Se al palermitano togli il fritto è come togliergli il sorriso
Il palermitano vive per il fritto. Noi nati in questa Conca d’oro, che richiama cose salutari, come le vitamine delle arance, dei limoni, dei mandarini, adoriamo altro. È come se la potente chimica del nostro stomaco ci invocasse, blandisse, seducesse, come le sirene di Ulisse, pregandoci di attivare i succhi gastrici in flutti che diventano tempeste esofagee, tra krapfen e calzoncini, panzerotti e crocchette al latte, rizzuole e crostini.

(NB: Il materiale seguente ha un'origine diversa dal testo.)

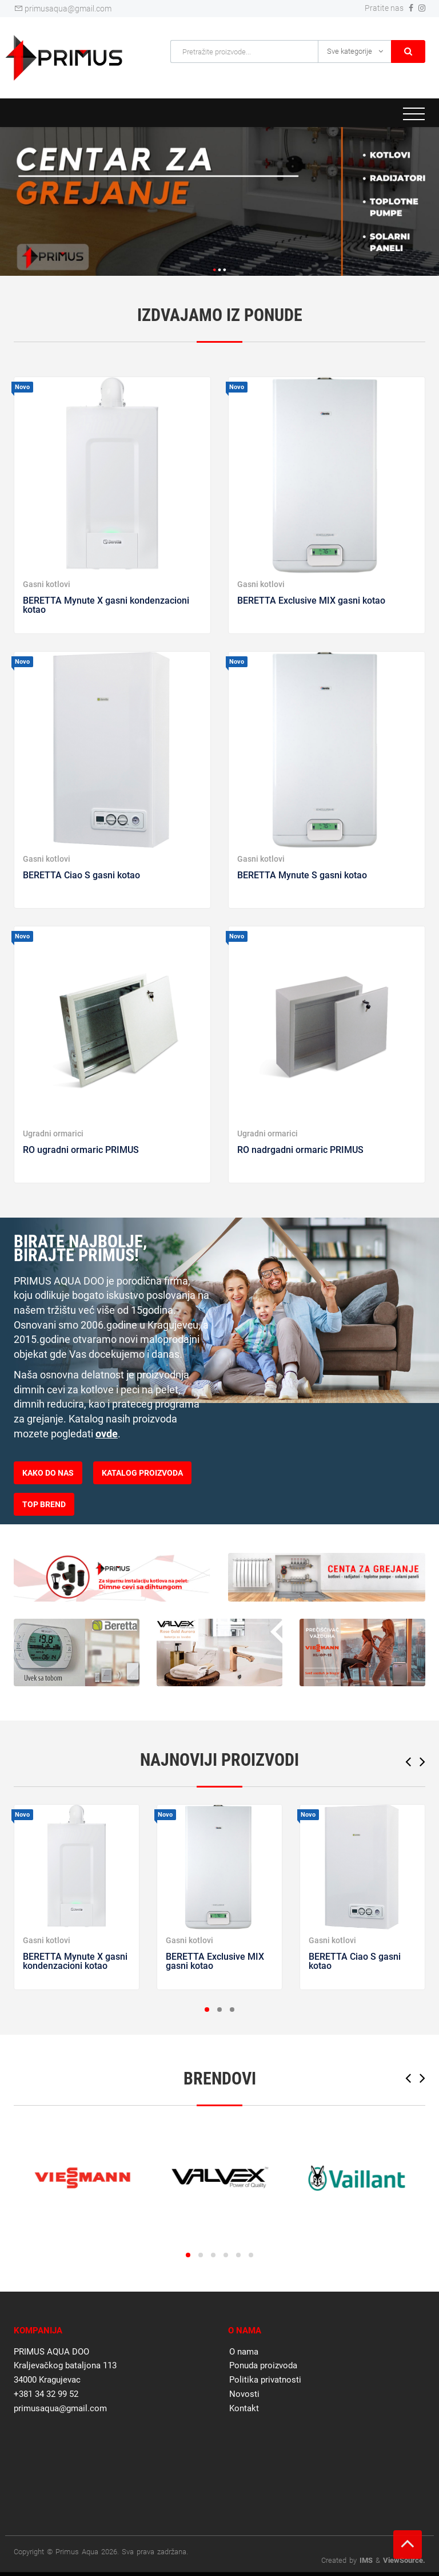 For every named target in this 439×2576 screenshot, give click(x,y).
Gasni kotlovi (46, 584)
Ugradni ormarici (53, 1133)
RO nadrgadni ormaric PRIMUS (300, 1149)
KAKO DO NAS (48, 1472)
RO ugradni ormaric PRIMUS (81, 1149)
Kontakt (244, 2408)
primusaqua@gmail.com (62, 8)
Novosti (244, 2394)
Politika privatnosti (265, 2380)
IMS (366, 2560)
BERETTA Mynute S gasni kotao (302, 875)
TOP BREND (44, 1504)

Ma se vuoi mangiare il giusto fritto, la eccellente proporzione, la frittura perfetta, il sapore indistinguibile c’è un tempio che ogni palermitano, ben nato o disgraziato, conosce. È dentro un cortile nascosto nella strusciante via Ruggero Settimo. I Cuochini sono un’istituzione a cavallo di due secoli, fermarsi 5 minuti per un panzerotto con pomodoro e acciughe, o con le zucchinette, è un must impossibile da negarsi. Ma la dieta? La gastrite? Ma chissenefrega! Non puoi resistere a quei piccoli piaceri dell’intestino crasso, e tenue un sentimento di avvolge. Sono traditori i piccoli pezzi dei Cuochini, ammansiti con un sorriso da madre e figlia, han preso il posto dei fratelli Allegra, bravissimi ma che erano tutto tranne che allegri. Loro, le due fatine, che ti dicono: ne vuole un altro? E tu come davanti a Circe non resisti. Sono come le ciliegie i piccoli fritti di quel posto, uno tira l’altro, non ti riesci a fermare, ti eri promesso entrando, uno soltanto mi raccomando, ma niente.
Se al palermitano togli il fritto è come togliergli il sorriso. Quello che ti viene appena varchi il portone del cielo fritto dei Cuochini.